Lampette
- Product type: Small high-intensity and low-voltage desk lamp
- Produced by: Koch Creations
- Country: Worldwide
- Introduced: c. 1963; 63 years ago
- Discontinued: c. 1970; 56 years ago
- Markets: United States
- Registered as a trademark in: United States 1963

= Lampette =

Brand of desk lamp

The Lampette was a brand of small electric high-intensity telescoping desk lamps that was designed and distributed by Koch Creations but manufactured by various subcontractors from the early 1960s to the late 1980s.

==History==
According to an article published in the June 1965 issue of the Kiplinger's Personal Finance magazine, smaller high-intensity lamps for personal use only came to the market in 1963, after a "professional work light", invented in 1959 by Jay Monroe and then manufactured by Monroe's Tensor Corporation in 1960. The work light was marketed as the "Tensor lamp", and was initially sold to jewelers, watchmakers, and other similar craftsmen. Due to Monroe's and Tensor's success in selling their original type of small high-intensity lamps, other companies began to design and sell similar types of lamps to the general public by 1963.

One of the primary competitors of the "Tensor Lamp" throughout the 60s was the Koch Creations "Lampette", which had a similar design and function.

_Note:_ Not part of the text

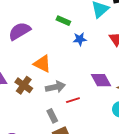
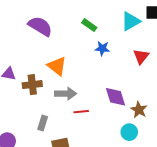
purple semicircle: (20, 31) -> (40, 26), turned 50
brown cross: (24, 85) -> (32, 85), turned 36
gray rectangle: (52, 116) -> (43, 123), moved, turned 32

They were compared often by consumers, as seen in Kiplinger's Personal Finance, which discusses the measure of brightness relative to the price of high intensity lamps. It states that a $19.95 Lampette model had a less impressive range of brightness in its extended and folded positions, and gave generally less light (than the compared Tensor Model 5975, priced at a range of $17.50 to $22.95). In 1964, The New York Times considered the Lampette as "the best designed version sold today" when comparing all small desk lamps available at that time, including those sold by Tensor, Mobilette, Stiffel, and Lightolier.

The miniature 12-volt DC automotive-type #93 lightbulb utilized by Tensor, Lampette, and other designers of similar products, are smaller than the standard household 110/220-volt AC incandescent light bulb but produced more lumens in a smaller area, so that the lamp bulbs burn out at an increased rate. While standard bulbs last around 1,000 hours, the miniature bulbs used in these lamps last on average between 250 and 600 hours. There were issues with the shades getting hot to the touch, alongside electrical hazards, etc. This was why safety became a talking point regarding high-intensity lamps.

The Lampette's specifications varied from designer, and many differed visually and internally. Many different renditions and models of the Lampette were sold over the years, and this is seen in the wide variety of Lampette models that can be found for sale today, though most have a generally similar appearance.

A model E6 Lampette Reading Lamp, made 1963, is displayed at the Museum of Modern Art, along with specifications. The model is made of plastic and metal, with dimensions of 16 × 3.25 in when extended, and 6 × 3.25 in when folded.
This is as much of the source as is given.